_Work to complete_
For each line below that holds the string "media", add one to a tally; report that tally alone.

START Records to process

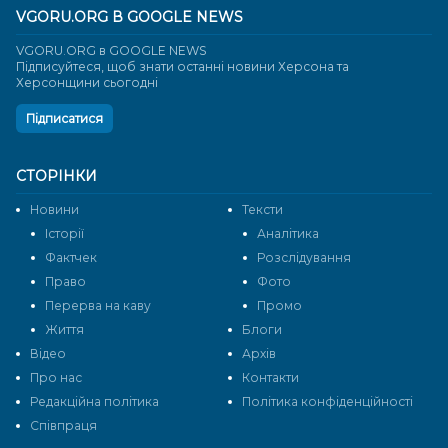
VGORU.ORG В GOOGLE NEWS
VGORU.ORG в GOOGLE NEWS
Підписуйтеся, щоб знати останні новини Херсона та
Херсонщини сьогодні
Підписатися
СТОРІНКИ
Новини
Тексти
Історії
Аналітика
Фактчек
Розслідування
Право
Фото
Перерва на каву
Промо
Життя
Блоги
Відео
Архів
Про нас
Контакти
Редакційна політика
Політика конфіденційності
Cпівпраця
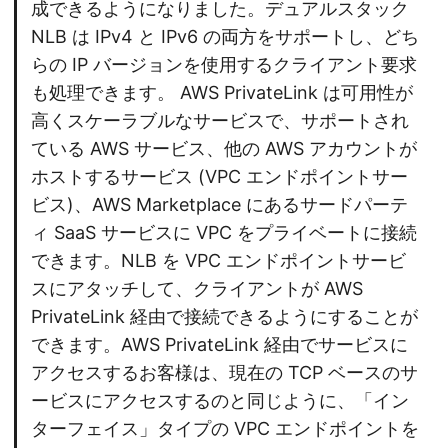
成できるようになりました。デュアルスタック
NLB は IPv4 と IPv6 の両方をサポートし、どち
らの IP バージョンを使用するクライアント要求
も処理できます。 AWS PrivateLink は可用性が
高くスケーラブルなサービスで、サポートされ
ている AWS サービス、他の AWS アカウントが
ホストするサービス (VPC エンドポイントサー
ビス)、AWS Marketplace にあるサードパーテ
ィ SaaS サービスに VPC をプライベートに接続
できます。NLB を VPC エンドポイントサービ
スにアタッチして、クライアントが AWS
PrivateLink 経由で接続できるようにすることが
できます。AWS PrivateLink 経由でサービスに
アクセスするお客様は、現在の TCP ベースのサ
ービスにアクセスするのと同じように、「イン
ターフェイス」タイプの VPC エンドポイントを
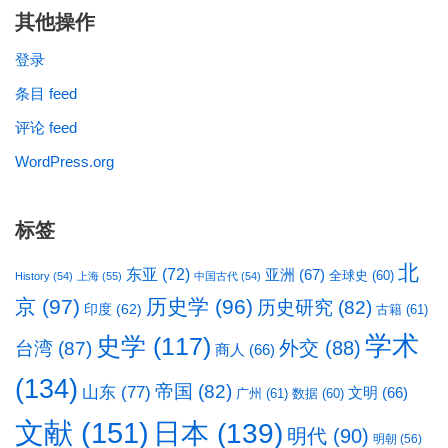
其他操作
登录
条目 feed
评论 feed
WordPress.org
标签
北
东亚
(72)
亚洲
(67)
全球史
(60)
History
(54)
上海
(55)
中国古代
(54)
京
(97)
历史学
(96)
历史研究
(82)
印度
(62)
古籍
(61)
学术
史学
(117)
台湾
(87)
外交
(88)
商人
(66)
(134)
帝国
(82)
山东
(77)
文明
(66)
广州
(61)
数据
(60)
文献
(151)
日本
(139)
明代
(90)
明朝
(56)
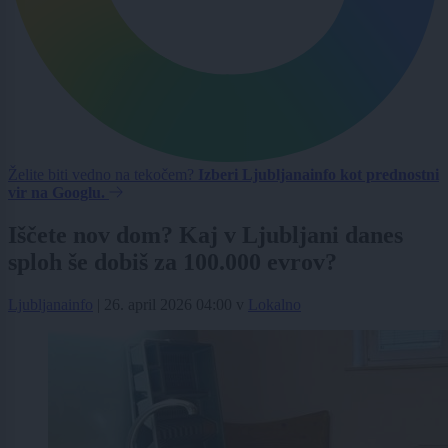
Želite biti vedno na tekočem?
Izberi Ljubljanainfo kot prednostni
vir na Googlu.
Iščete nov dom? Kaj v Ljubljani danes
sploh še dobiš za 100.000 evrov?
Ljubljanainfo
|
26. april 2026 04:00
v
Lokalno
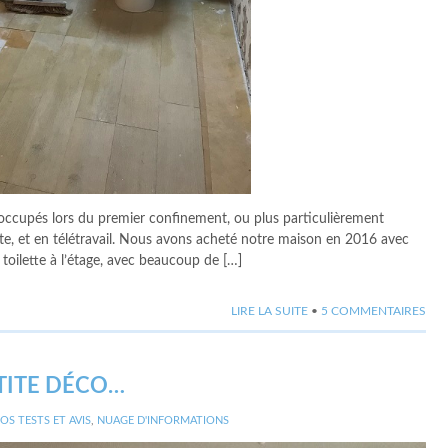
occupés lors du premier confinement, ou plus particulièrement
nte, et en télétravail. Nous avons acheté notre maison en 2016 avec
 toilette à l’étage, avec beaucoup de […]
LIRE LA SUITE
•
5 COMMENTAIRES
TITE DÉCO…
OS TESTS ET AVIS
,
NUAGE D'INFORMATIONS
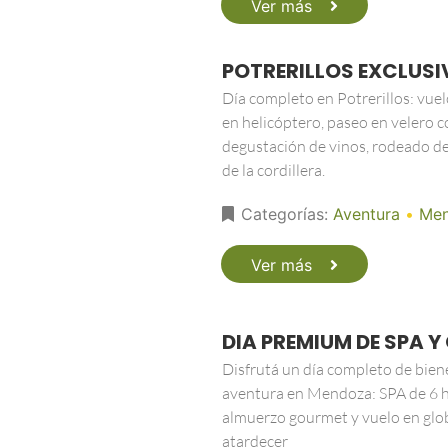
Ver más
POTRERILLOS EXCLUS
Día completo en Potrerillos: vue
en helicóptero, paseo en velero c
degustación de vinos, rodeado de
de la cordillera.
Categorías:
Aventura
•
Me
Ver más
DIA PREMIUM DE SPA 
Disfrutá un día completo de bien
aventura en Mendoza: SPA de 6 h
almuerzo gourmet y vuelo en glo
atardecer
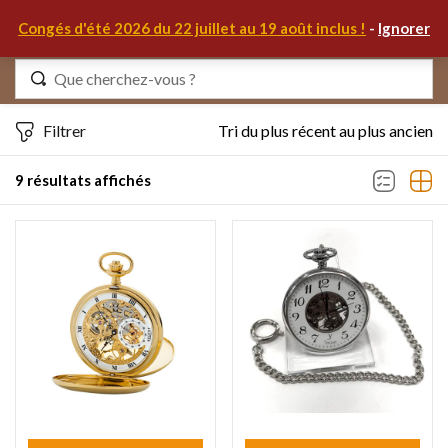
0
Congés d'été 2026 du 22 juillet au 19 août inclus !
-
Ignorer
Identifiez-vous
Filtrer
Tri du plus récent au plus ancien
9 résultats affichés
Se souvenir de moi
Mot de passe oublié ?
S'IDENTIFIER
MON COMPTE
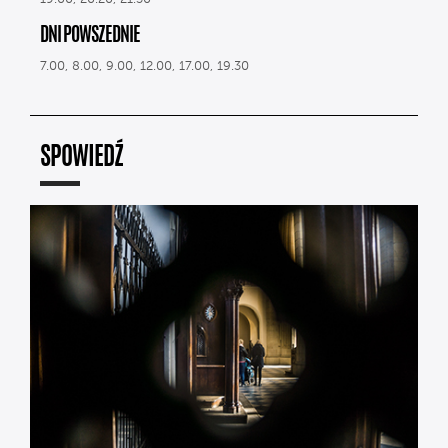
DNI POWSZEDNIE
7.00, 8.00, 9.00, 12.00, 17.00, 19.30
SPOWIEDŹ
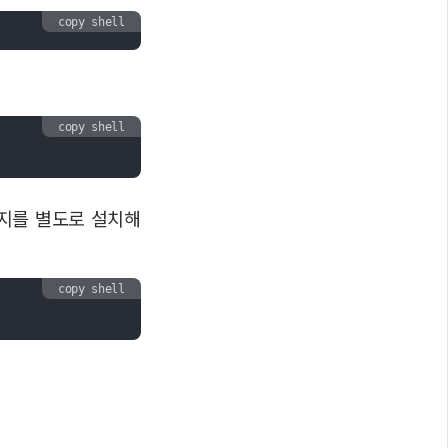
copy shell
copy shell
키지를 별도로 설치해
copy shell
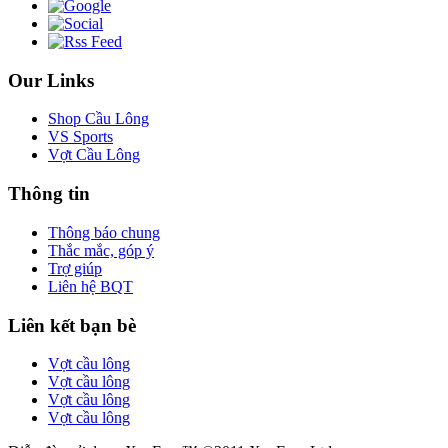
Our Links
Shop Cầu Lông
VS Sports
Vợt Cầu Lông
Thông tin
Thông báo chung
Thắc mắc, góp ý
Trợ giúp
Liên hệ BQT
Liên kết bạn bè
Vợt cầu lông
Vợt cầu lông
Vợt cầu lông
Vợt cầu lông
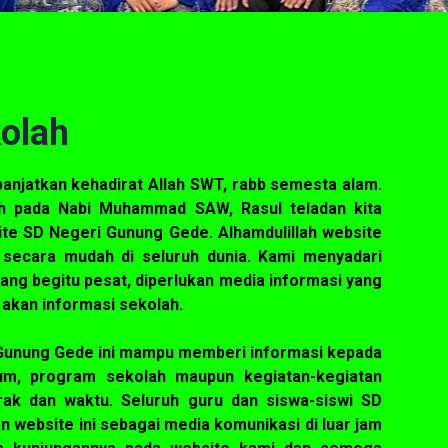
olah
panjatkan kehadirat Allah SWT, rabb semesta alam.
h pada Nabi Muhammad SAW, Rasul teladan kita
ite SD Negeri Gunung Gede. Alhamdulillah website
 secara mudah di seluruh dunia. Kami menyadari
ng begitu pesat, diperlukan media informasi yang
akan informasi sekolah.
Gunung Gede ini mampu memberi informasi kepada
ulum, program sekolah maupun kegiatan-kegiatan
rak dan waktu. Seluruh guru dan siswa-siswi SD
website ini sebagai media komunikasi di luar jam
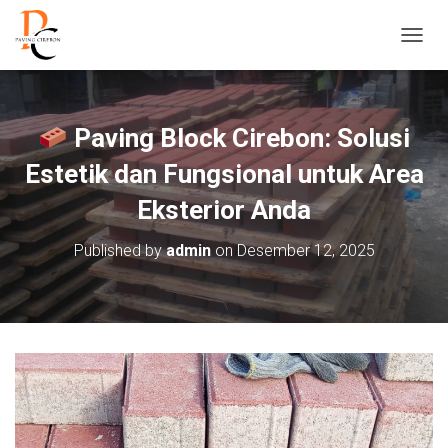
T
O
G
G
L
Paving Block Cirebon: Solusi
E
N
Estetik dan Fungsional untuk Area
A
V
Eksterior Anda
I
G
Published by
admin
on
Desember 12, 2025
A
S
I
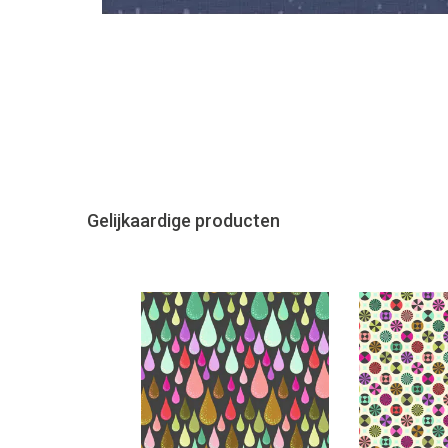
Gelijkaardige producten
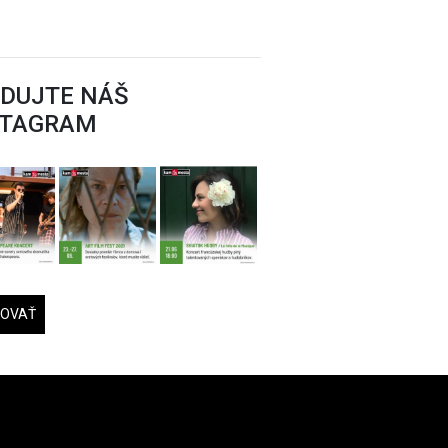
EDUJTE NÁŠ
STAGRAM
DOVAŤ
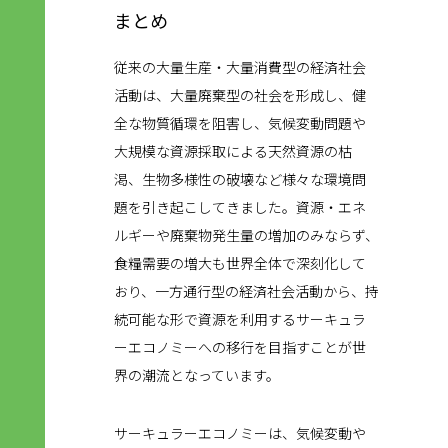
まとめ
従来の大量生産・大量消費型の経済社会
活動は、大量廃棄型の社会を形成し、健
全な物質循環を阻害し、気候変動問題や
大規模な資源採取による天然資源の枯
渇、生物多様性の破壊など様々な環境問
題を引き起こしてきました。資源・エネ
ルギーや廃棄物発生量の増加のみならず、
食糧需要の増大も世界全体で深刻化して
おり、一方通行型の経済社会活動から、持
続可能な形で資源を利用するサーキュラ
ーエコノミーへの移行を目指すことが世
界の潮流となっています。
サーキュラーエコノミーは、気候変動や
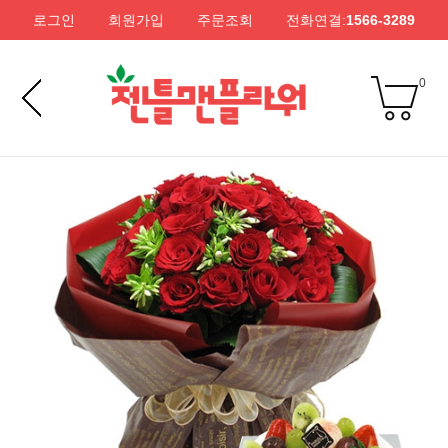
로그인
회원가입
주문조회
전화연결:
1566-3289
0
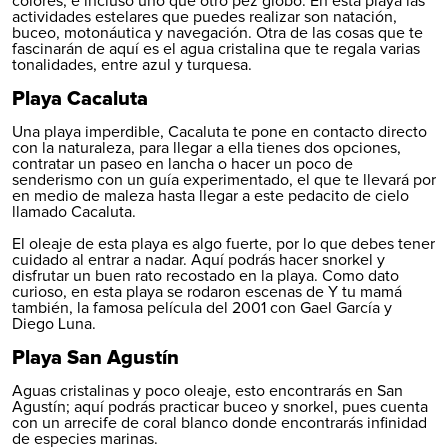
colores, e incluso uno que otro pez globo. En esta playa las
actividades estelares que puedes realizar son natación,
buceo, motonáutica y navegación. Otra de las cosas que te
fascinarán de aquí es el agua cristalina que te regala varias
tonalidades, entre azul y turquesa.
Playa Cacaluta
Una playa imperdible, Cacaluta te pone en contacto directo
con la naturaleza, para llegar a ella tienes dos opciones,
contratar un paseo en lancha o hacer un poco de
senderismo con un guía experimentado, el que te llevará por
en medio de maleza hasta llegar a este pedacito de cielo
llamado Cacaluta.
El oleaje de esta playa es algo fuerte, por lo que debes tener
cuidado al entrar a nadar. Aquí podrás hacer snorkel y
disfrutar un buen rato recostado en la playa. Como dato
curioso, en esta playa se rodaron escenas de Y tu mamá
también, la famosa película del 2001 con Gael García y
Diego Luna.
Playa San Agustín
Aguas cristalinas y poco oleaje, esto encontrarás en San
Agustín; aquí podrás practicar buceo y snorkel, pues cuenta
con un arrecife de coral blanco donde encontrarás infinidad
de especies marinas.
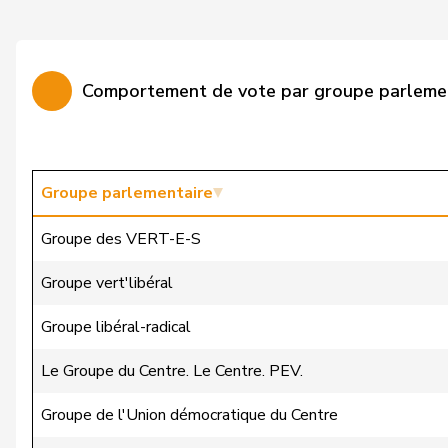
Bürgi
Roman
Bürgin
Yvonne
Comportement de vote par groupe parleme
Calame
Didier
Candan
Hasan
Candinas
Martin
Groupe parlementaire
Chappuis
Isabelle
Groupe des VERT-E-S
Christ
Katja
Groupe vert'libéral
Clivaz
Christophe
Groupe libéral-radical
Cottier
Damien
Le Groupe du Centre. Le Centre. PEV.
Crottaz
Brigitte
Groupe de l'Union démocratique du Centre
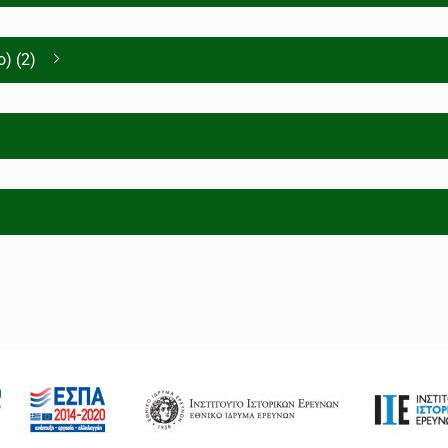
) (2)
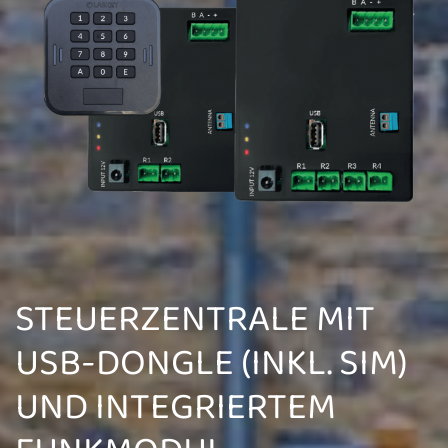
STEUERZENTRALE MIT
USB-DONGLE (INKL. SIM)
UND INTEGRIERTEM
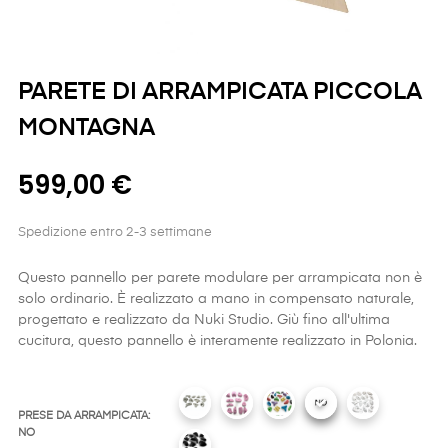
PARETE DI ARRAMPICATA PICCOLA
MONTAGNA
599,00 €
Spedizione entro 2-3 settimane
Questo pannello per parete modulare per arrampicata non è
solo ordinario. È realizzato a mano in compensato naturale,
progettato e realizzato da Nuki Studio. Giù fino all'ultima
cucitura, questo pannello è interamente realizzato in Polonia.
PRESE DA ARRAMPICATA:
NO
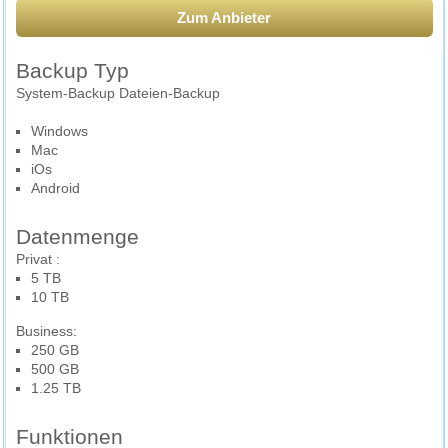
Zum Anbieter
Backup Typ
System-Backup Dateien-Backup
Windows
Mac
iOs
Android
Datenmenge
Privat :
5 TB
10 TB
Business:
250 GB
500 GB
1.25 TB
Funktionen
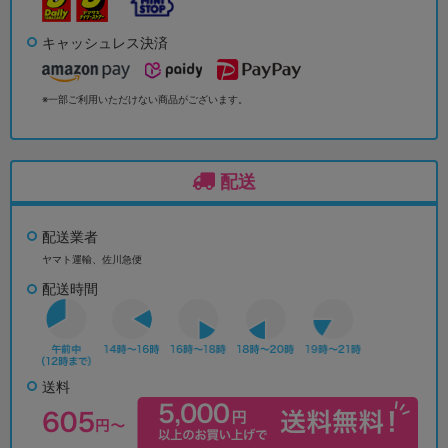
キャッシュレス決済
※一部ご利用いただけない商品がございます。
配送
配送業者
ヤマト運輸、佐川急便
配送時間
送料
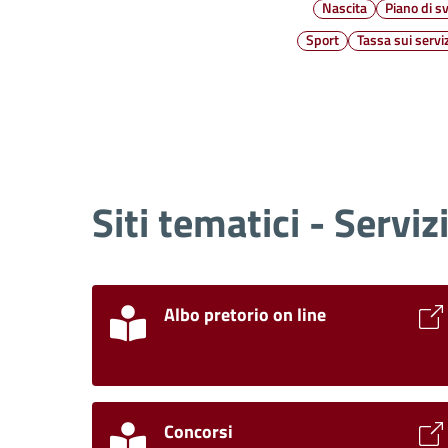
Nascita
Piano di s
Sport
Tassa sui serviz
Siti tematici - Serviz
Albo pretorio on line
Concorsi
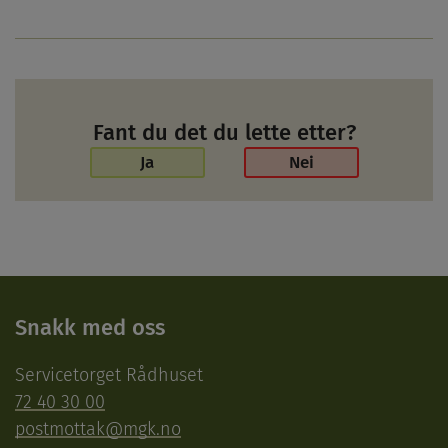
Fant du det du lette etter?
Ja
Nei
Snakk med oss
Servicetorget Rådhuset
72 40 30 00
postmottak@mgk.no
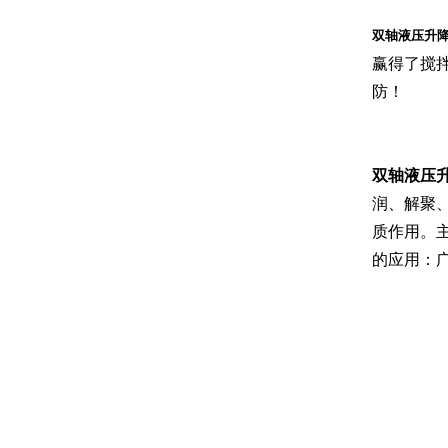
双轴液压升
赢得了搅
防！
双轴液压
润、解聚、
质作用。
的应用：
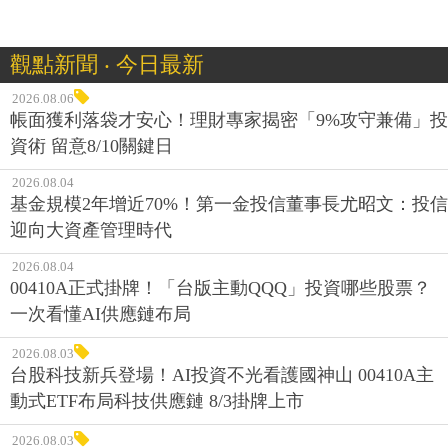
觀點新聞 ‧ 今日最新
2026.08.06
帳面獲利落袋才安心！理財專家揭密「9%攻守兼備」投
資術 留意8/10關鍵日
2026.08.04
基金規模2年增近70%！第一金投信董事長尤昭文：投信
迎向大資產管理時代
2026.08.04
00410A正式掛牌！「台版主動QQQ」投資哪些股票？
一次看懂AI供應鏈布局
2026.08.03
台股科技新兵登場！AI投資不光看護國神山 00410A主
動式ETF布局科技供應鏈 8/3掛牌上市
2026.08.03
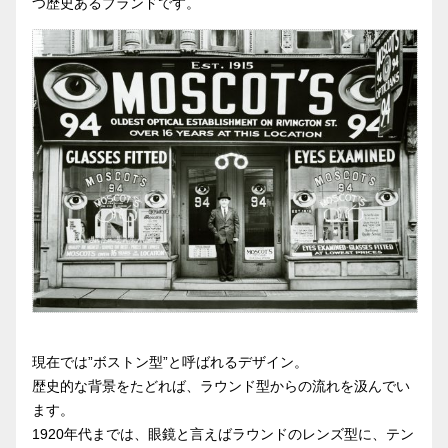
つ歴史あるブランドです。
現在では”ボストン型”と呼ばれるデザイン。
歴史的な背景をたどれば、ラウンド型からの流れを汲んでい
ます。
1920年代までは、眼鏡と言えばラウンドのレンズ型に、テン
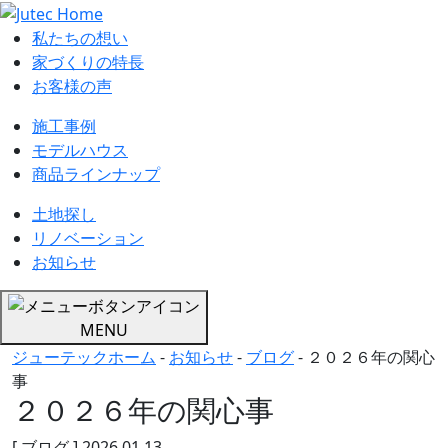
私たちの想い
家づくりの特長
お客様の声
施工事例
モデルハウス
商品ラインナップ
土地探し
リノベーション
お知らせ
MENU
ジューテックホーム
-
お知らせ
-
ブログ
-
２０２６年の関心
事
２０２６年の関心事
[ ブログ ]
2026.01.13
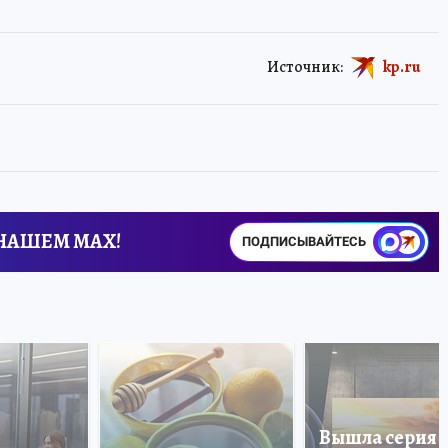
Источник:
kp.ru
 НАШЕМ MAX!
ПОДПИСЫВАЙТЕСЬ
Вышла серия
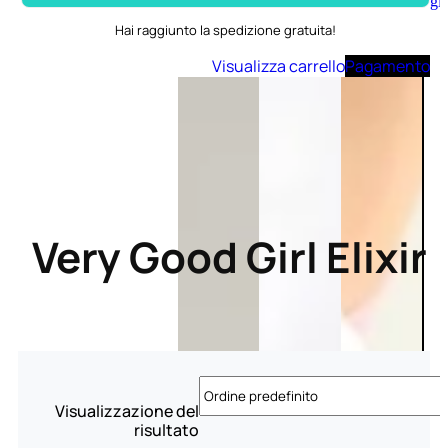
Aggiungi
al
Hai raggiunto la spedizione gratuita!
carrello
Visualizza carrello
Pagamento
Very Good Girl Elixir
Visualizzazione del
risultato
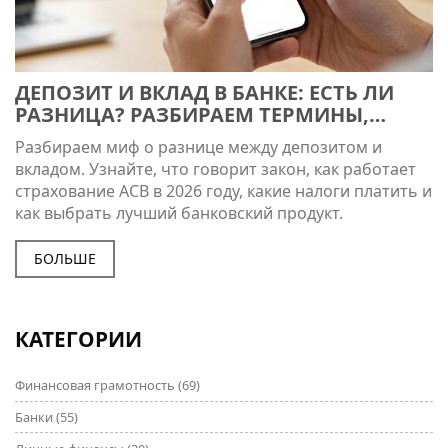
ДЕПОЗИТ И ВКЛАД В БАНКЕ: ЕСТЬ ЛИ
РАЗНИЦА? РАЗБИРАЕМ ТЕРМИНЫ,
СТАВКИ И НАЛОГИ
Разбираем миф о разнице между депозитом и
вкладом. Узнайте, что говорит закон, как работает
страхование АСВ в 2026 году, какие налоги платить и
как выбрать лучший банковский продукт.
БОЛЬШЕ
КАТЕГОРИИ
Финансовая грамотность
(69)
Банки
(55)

END Records to process

_Output of the task_
2